* [Work required]:
Find the line with "Partnerships with the Greater WUXI (China)" in the records below. Copy it and every line after it, up to and including the line with "IoT based visual".

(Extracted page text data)
=== Section Start ===
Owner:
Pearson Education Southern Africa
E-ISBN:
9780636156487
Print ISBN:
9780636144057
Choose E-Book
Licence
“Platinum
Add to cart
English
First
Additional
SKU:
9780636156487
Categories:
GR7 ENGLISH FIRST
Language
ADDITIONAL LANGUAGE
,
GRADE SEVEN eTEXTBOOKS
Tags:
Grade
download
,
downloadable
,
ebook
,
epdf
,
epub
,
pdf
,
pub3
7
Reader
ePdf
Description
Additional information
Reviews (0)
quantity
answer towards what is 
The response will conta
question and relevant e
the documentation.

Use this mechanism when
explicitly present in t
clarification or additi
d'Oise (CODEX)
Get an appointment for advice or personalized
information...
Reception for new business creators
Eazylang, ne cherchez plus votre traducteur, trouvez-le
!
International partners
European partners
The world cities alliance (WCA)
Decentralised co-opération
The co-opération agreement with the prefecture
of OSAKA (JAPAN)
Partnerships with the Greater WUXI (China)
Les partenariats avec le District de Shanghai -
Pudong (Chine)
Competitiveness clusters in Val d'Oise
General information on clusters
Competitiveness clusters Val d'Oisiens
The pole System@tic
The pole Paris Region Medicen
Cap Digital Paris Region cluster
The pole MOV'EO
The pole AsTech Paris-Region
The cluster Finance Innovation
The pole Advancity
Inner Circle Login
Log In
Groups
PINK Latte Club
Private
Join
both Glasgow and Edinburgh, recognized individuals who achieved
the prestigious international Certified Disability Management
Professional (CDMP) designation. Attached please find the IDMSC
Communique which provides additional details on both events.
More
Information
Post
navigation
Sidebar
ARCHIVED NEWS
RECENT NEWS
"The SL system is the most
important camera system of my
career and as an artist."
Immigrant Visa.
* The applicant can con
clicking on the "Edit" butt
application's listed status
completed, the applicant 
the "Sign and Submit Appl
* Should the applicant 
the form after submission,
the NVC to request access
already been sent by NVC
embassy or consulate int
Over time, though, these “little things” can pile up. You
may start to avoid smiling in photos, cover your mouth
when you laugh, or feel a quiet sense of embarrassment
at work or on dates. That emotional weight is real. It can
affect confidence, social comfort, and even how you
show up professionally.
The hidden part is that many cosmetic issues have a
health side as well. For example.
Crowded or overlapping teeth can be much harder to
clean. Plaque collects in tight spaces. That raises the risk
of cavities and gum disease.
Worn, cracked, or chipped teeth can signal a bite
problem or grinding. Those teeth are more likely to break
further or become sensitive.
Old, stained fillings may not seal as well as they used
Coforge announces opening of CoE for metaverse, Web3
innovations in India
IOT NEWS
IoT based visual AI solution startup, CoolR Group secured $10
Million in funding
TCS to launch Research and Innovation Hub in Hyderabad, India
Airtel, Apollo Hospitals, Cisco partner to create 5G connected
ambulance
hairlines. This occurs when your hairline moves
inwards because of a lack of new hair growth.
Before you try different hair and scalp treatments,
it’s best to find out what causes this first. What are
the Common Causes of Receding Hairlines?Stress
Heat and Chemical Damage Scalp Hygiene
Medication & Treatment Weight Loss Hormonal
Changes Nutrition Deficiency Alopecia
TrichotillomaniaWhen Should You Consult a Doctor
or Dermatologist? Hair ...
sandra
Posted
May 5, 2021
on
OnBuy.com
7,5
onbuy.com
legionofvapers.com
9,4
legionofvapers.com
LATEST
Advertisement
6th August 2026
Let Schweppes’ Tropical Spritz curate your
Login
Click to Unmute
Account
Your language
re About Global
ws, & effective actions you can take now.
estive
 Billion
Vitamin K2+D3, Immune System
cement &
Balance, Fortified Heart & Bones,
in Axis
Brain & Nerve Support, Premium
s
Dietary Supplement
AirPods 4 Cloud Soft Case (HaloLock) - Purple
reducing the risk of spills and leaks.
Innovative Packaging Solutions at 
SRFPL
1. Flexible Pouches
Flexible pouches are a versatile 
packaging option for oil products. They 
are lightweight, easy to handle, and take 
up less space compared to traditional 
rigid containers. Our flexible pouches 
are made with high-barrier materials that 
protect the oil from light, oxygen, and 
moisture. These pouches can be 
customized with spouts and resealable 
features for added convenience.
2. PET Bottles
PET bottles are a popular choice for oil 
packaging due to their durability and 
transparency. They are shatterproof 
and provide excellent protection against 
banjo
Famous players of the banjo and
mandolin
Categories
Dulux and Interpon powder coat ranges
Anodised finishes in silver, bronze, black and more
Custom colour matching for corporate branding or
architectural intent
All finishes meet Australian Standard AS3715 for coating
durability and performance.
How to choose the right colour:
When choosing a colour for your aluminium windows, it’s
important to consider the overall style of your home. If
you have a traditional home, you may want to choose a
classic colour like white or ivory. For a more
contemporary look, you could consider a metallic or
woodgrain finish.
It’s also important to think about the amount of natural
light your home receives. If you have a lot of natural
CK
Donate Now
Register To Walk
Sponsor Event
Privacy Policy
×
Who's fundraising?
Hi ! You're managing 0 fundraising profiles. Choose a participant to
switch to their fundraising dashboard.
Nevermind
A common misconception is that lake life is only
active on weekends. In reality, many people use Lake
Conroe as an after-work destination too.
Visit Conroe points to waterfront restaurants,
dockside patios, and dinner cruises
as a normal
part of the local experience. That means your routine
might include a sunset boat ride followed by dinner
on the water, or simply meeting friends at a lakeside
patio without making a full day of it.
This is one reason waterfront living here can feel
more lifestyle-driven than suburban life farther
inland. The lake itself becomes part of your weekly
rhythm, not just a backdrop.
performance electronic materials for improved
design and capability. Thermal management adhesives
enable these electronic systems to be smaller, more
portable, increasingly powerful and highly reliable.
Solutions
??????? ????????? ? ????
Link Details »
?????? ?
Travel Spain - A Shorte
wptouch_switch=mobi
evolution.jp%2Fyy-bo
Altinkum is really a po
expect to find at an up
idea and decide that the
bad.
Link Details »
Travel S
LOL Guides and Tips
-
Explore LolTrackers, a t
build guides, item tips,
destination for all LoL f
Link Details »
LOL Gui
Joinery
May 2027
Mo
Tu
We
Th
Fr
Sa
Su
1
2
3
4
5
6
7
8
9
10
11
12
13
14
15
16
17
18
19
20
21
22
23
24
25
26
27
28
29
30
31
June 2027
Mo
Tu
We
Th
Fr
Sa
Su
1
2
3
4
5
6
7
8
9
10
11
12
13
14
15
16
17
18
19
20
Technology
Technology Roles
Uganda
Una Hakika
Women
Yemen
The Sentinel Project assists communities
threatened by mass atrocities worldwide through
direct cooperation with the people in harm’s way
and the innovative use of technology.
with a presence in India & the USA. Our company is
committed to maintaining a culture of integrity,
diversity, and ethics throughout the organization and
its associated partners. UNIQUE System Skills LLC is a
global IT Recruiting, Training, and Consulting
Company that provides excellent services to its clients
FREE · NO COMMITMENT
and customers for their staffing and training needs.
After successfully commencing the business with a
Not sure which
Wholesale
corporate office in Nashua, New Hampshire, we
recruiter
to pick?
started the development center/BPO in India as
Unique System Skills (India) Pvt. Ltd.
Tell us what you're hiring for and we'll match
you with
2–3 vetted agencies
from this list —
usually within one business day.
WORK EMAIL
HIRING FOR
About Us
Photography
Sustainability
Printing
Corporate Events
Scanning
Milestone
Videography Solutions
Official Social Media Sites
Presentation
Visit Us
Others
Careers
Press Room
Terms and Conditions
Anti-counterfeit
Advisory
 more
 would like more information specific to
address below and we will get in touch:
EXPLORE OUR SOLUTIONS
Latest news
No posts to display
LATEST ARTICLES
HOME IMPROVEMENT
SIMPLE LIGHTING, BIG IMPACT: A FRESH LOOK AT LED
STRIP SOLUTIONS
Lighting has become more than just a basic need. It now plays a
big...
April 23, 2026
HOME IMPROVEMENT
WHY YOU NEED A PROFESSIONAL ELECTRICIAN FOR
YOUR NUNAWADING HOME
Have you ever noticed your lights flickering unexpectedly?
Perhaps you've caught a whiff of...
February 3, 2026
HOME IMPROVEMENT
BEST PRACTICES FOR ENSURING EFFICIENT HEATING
=== Section End ===
* [Answer space]:
Partnerships with the Greater WUXI (China)
Les partenariats avec le District de Shanghai -
Pudong (Chine)
Competitiveness clusters in Val d'Oise
General information on clusters
Competitiveness clusters Val d'Oisiens
The pole System@tic
The pole Paris Region Medicen
Cap Digital Paris Region cluster
The pole MOV'EO
The pole AsTech Paris-Region
The cluster Finance Innovation
The pole Advancity
Inner Circle Login
Log In
Groups
PINK Latte Club
Private
Join
both Glasgow and Edinburgh, recognized individuals who achieved
the prestigious international Certified Disability Management
Professional (CDMP) designation. Attached please find the IDMSC
Communique which provides additional details on both events.
More
Information
Post
navigation
Sidebar
ARCHIVED NEWS
RECENT NEWS
"The SL system is the most
important camera system of my
career and as an artist."
Immigrant Visa.
* The applicant can con
clicking on the "Edit" butt
application's listed status
completed, the applicant 
the "Sign and Submit Appl
* Should the applicant 
the form after submission,
the NVC to request access
already been sent by NVC
embassy or consulate int
Over time, though, these “little things” can pile up. You
may start to avoid smiling in photos, cover your mouth
when you laugh, or feel a quiet sense of embarrassment
at work or on dates. That emotional weight is real. It can
affect confidence, social comfort, and even how you
show up professionally.
The hidden part is that many cosmetic issues have a
health side as well. For example.
Crowded or overlapping teeth can be much harder to
clean. Plaque collects in tight spaces. That raises the risk
of cavities and gum disease.
Worn, cracked, or chipped teeth can signal a bite
problem or grinding. Those teeth are more likely to break
further or become sensitive.
Old, stained fillings may not seal as well as they used
Coforge announces opening of CoE for metaverse, Web3
innovations in India
IOT NEWS
IoT based visual AI solution startup, CoolR Group secured $10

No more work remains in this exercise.